Capital Gains Tax: Bad for Crypto, Good For Metals?
Fears surrounding a proposed capital gains tax increase have worsened the ongoing sell-off in the cryptocurrency market. The new tax would apply to returns on assets held in taxable accounts sold after more than a year… Which would not apply to precious metals. LikeFolio data shows a sustained increase in retail investors talking about purchasing gold, silver, and platinum. Precious metal Investment Mentions are holding near an all-time-high, +36% YoY on a 90-day moving average and more than +100% higher than the levels seen in 2019.
It’s worth mentioning that physical holdings of precious metals are classified as “collectibles” by the IRS and are subject to a maximum capital gains tax just of 28% (regardless of tax bracket).
Considering President Biden’s new plan could result in +40% gains tax for some individuals, this adds mightily to the appeal of physical bullion holdings for the wealthiest US citizens.
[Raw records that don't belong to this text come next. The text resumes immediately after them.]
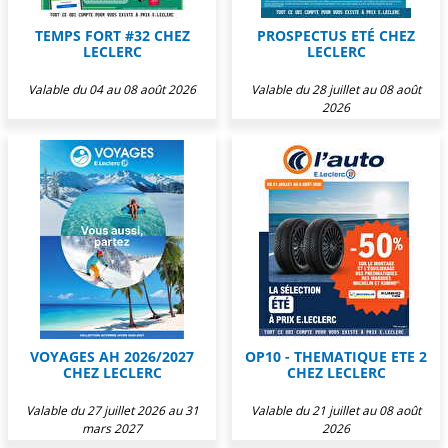
TEMPS FORT #32 CHEZ
PROSPECTUS ETÉ CHEZ
LECLERC
LECLERC
Valable du 04 au 08 août 2026
Valable du 28 juillet au 08 août
2026
VOYAGES AH 2026/2027
OP10 - THEMATIQUE ETE 2
CHEZ LECLERC
CHEZ LECLERC
Valable du 27 juillet 2026 au 31
Valable du 21 juillet au 08 août
mars 2027
2026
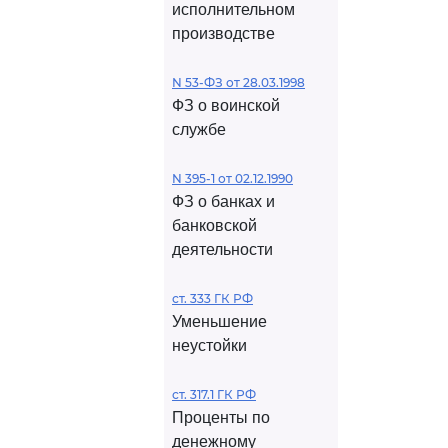
исполнительном
производстве
N 53-ФЗ от 28.03.1998
ФЗ о воинской
службе
N 395-1 от 02.12.1990
ФЗ о банках и
банковской
деятельности
ст. 333 ГК РФ
Уменьшение
неустойки
ст. 317.1 ГК РФ
Проценты по
денежному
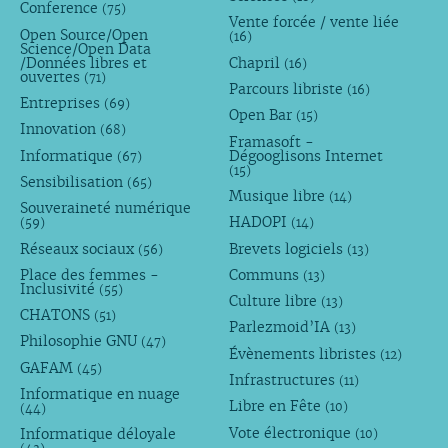
Conference
(75)
Vente forcée / vente liée
Open Source/Open
(16)
Science/Open Data
/Données libres et
Chapril
(16)
ouvertes
(71)
Parcours libriste
(16)
Entreprises
(69)
Open Bar
(15)
Innovation
(68)
Framasoft -
Informatique
Dégooglisons Internet
(67)
(15)
Sensibilisation
(65)
Musique libre
(14)
Souveraineté numérique
HADOPI
(59)
(14)
Réseaux sociaux
Brevets logiciels
(56)
(13)
Place des femmes -
Communs
(13)
Inclusivité
(55)
Culture libre
(13)
CHATONS
(51)
Parlezmoid’IA
(13)
Philosophie GNU
(47)
Évènements libristes
(12)
GAFAM
(45)
Infrastructures
(11)
Informatique en nuage
Libre en Fête
(10)
(44)
Vote électronique
Informatique déloyale
(10)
Breaking out the PM Investing trend into its individual components, it’s clear to see that one is undervalued in terms of recent Mention growth: Silver (SI=F) Investment Mentions have continued to rise in the wake of the February “silver squeeze,” trending +47% YoY (90-day moving average).
Although they’re still well below those of Gold (GC=F), outstanding industrial demand for silver means that this increased investment demand is putting pressure on extremely limited supply.
This still hasn’t seemed to affect the price—However, silver has a similar market cap to a large cryptocurrency, and moves can happen fast in a tight market.